*** Input material ***

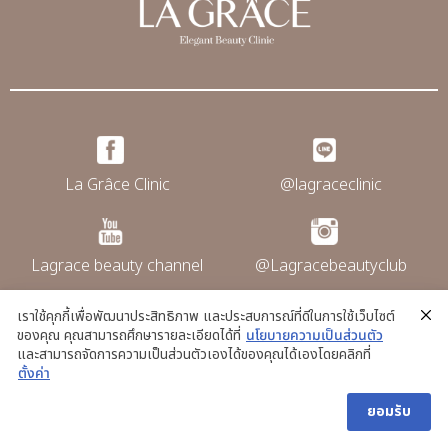
La Grâce Clinic
@lagraceclinic
Lagrace beauty channel
@Lagracebeautyclub
เราใช้คุกกี้เพื่อพัฒนาประสิทธิภาพ และประสบการณ์ที่ดีในการใช้เว็บไซต์
ของคุณ คุณสามารถศึกษารายละเอียดได้ที่
นโยบายความเป็นส่วนตัว
@La grace clinic
และสามารถจัดการความเป็นส่วนตัวเองได้ของคุณได้เองโดยคลิกที่
ตั้งค่า
ยอมรับ
Copyright © La Grace Clinic. All rights
reserved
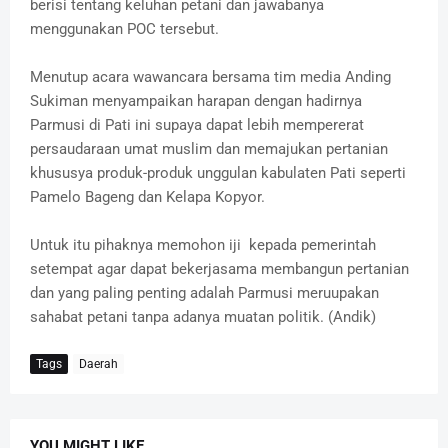
berisi tentang keluhan petani dan jawabanya
menggunakan POC tersebut.
Menutup acara wawancara bersama tim media Anding
Sukiman menyampaikan harapan dengan hadirnya
Parmusi di Pati ini supaya dapat lebih mempererat
persaudaraan umat muslim dan memajukan pertanian
khususya produk-produk unggulan kabulaten Pati seperti
Pamelo Bageng dan Kelapa Kopyor.
Untuk itu pihaknya memohon iji kepada pemerintah
setempat agar dapat bekerjasama membangun pertanian
dan yang paling penting adalah Parmusi meruupakan
sahabat petani tanpa adanya muatan politik. (Andik)
Tags
Daerah
YOU MIGHT LIKE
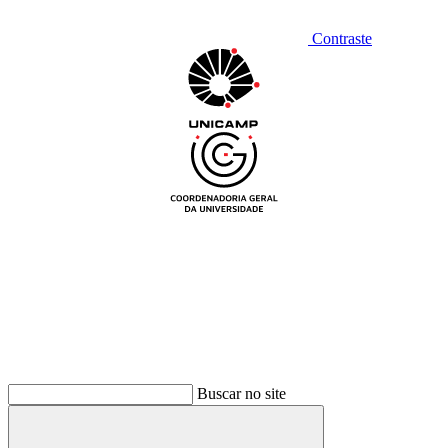
Contraste
Buscar no site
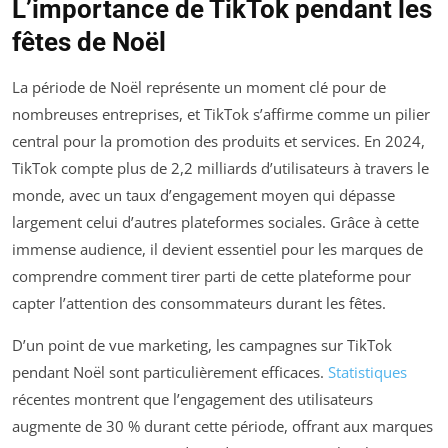
L’importance de TikTok pendant les
fêtes de Noël
La période de Noël représente un moment clé pour de
nombreuses entreprises, et TikTok s’affirme comme un pilier
central pour la promotion des produits et services. En 2024,
TikTok compte plus de 2,2 milliards d’utilisateurs à travers le
monde, avec un taux d’engagement moyen qui dépasse
largement celui d’autres plateformes sociales. Grâce à cette
immense audience, il devient essentiel pour les marques de
comprendre comment tirer parti de cette plateforme pour
capter l’attention des consommateurs durant les fêtes.
D’un point de vue marketing, les campagnes sur TikTok
pendant Noël sont particulièrement efficaces.
Statistiques
récentes montrent que l’engagement des utilisateurs
augmente de 30 % durant cette période, offrant aux marques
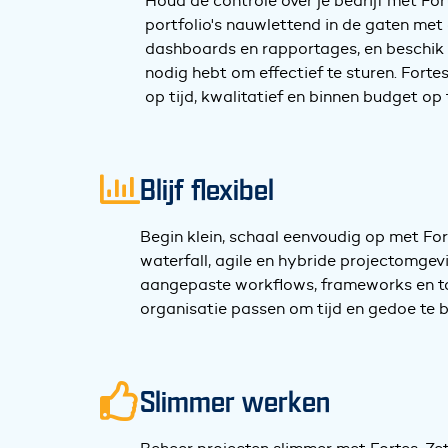
Houd de controle over je bedrijf met Fo
portfolio's nauwlettend in de gaten me
dashboards en rapportages, en beschik ov
nodig hebt om effectief te sturen. Forte
op tijd, kwalitatief en binnen budget op 
Blijf flexibel
Begin klein, schaal eenvoudig op met Fort
waterfall, agile en hybride projectomgev
aangepaste workflows, frameworks en too
organisatie passen om tijd en gedoe te 
Slimmer werken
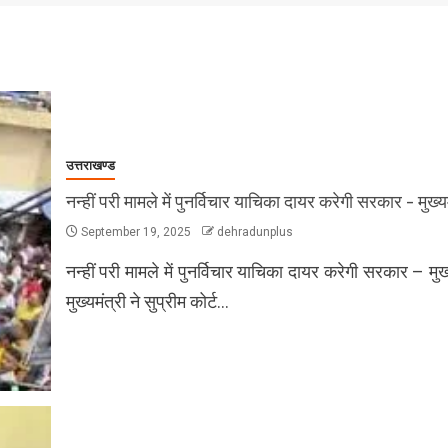
उत्तराखण्ड
नन्हीं परी मामले में पुनर्विचार याचिका दायर करेगी सरकार – मुख्यम
September 19, 2025
dehradunplus
नन्हीं परी मामले में पुनर्विचार याचिका दायर करेगी सरकार – मुख्
मुख्यमंत्री ने सुप्रीम कोर्ट…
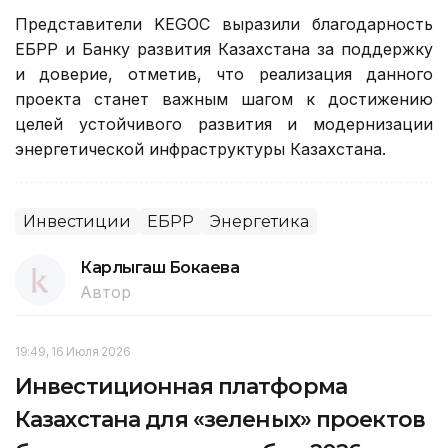
Представители KEGOC выразили благодарность
ЕБРР и Банку развития Казахстана за поддержку
и доверие, отметив, что реализация данного
проекта станет важным шагом к достижению
целей устойчивого развития и модернизации
энергетической инфраструктуры Казахстана.
Инвестиции
ЕБРР
Энергетика
Карлыгаш Бокаева
Автор
19:49, 16 Июля 2026
Инвестиционная платформа
Казахстана для «зеленых» проектов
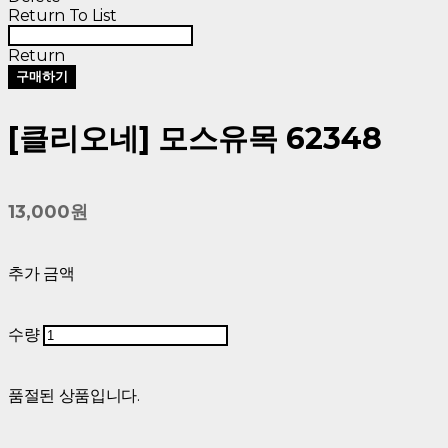
Return To List
Return
구매하기
[클리오네] 모스유목 62348
13,000원
추가 금액
수량
품절된 상품입니다.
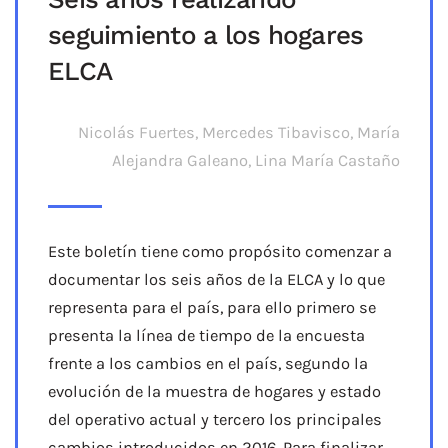
seguimiento a los hogares
ELCA
Nicolás Fuertes, Mercedes Tibavisco, María
Alejandra Galeano, Lina María Castaño
Este boletín tiene como propósito comenzar a
documentar los seis años de la ELCA y lo que
representa para el país, para ello primero se
presenta la línea de tiempo de la encuesta
frente a los cambios en el país, segundo la
evolución de la muestra de hogares y estado
del operativo actual y tercero los principales
cambios introducidos en 2016. Para finalizar,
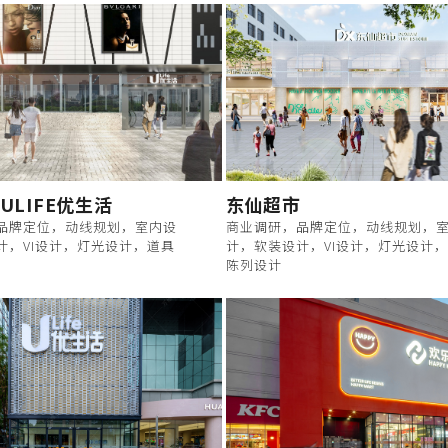
ULIFE优生活
东仙超市
品牌定位，动线规划，室内设
商业调研，品牌定位，动线规划，
计，VI设计，灯光设计，道具
计，软装设计，VI设计，灯光设计
陈列设计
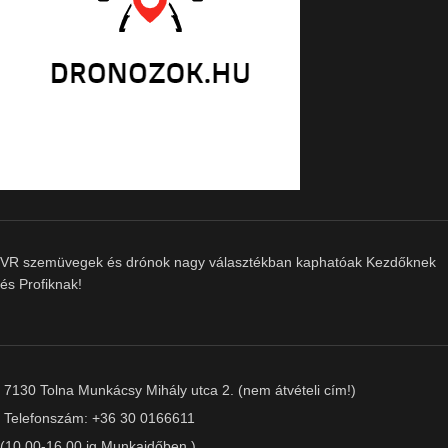
VR szemüvegek és drónok nagy választékban kaphatóak Kezdőknek
és Profiknak!
7130 Tolna Munkácsy Mihály utca 2. (nem átvételi cím!)
Telefonszám: +36 30 0166611
(10.00-16.00 ig Munkaidőben )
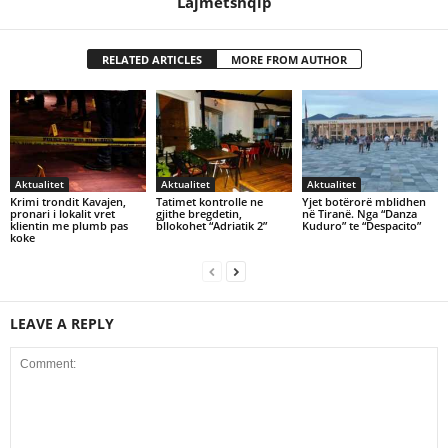
Lajmetshqip
RELATED ARTICLES
MORE FROM AUTHOR
Aktualitet
Aktualitet
Aktualitet
Krimi trondit Kavajen,
Tatimet kontrolle ne
Yjet botërorë mblidhen
pronari i lokalit vret
gjithe bregdetin,
në Tiranë. Nga “Danza
klientin me plumb pas
bllokohet “Adriatik 2”
Kuduro” te “Despacito”
koke
LEAVE A REPLY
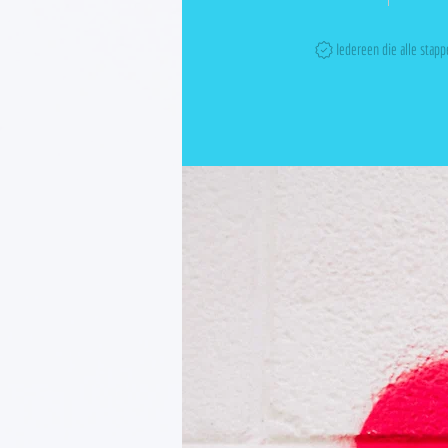
Iedereen die alle stap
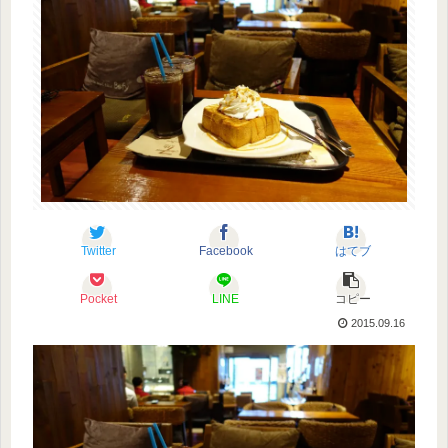
Twitter
Facebook
はてブ
Pocket
LINE
コピー
2015.09.16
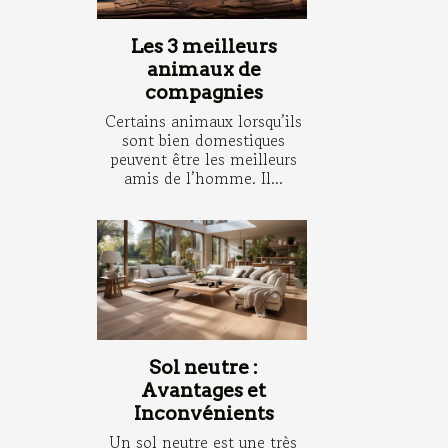
Les 3 meilleurs
animaux de
compagnies
Certains animaux lorsqu’ils
sont bien domestiques
peuvent être les meilleurs
amis de l’homme. Il...
Sol neutre :
Avantages et
Inconvénients
Un sol neutre est une très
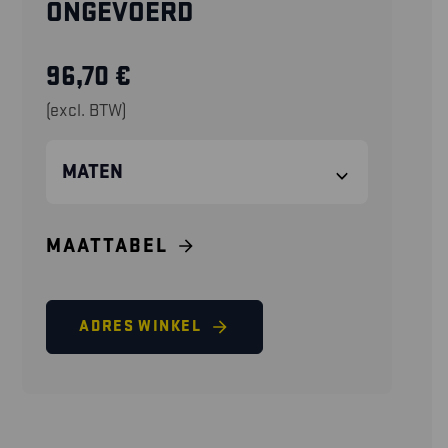
ONGEVOERD
96,70
€
(excl. BTW)
MATEN
MAATTABEL
ADRES WINKEL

*** End of Input material ***

**Your goal**
Please copy out each line of the material that holds the string "pendant".

**Task output**
L’importance de TikTok pendant les
pendant Noël sont particulièrement efficaces.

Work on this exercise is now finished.